→ Assignment: The listing is to be printed word for word, pictures omitted.

→ Input data:
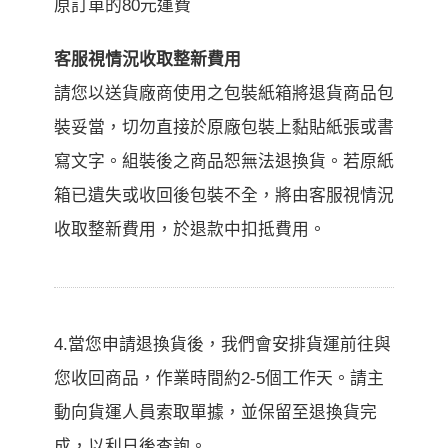
原訂單的80元運費
客服視情況收取整新費用
請您以送貨廠商使用之包裝紙箱將退貨商品包
裝妥當，切勿直接於原廠包裝上黏貼紙張或書
寫文字。組裝後之商品恕無法退換貨。若原紙
箱已遺失或收回後包裝不全，將由客服視情況
收取整新費用，於退款中扣抵費用。
4.當您申請退換貨後，我們會安排貨運前往與
您收回商品，作業時間約2-5個工作天。請主
動向貨運人員索取單據，並保留至退換貨完
成，以利日後查詢。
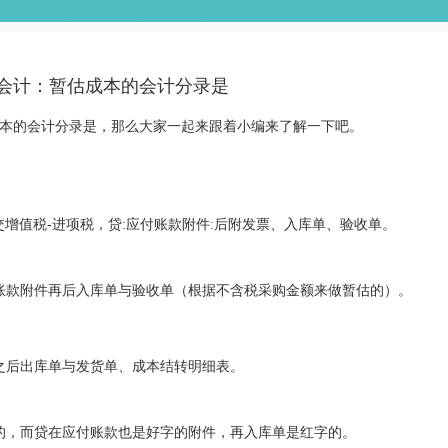
会计：暂估成本的会计分录是
本的会计分录是，那么大家一起来跟着小编来了解一下吧。
交增值税-进项税，贷:应付账款附件:后附发票、入库单、验收单。
账款附件再后入库单与验收单（根据不含税采购金额来做暂估的）。
之后出库单与发货单、成本结转明细表。
的，而贷在应付账款也是好字的附件，再入库单是红字的。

→ Answer box:
原訂單的80元運費
客服視情況收取整新費用
請您以送貨廠商使用之包裝紙箱將退貨商品包
裝妥當，切勿直接於原廠包裝上黏貼紙張或書
寫文字。組裝後之商品恕無法退換貨。若原紙
箱已遺失或收回後包裝不全，將由客服視情況
收取整新費用，於退款中扣抵費用。
4.當您申請退換貨後，我們會安排貨運前往與
您收回商品，作業時間約2-5個工作天。請主
動向貨運人員索取單據，並保留至退換貨完
成，以利日後查詢。
会计：暂估成本的会计分录是
本的会计分录是，那么大家一起来跟着小编来了解一下吧。
交增值税-进项税，贷:应付账款附件:后附发票、入库单、验收单。
账款附件再后入库单与验收单（根据不含税采购金额来做暂估的）。
之后出库单与发货单、成本结转明细表。
的，而贷在应付账款也是好字的附件，再入库单是红字的。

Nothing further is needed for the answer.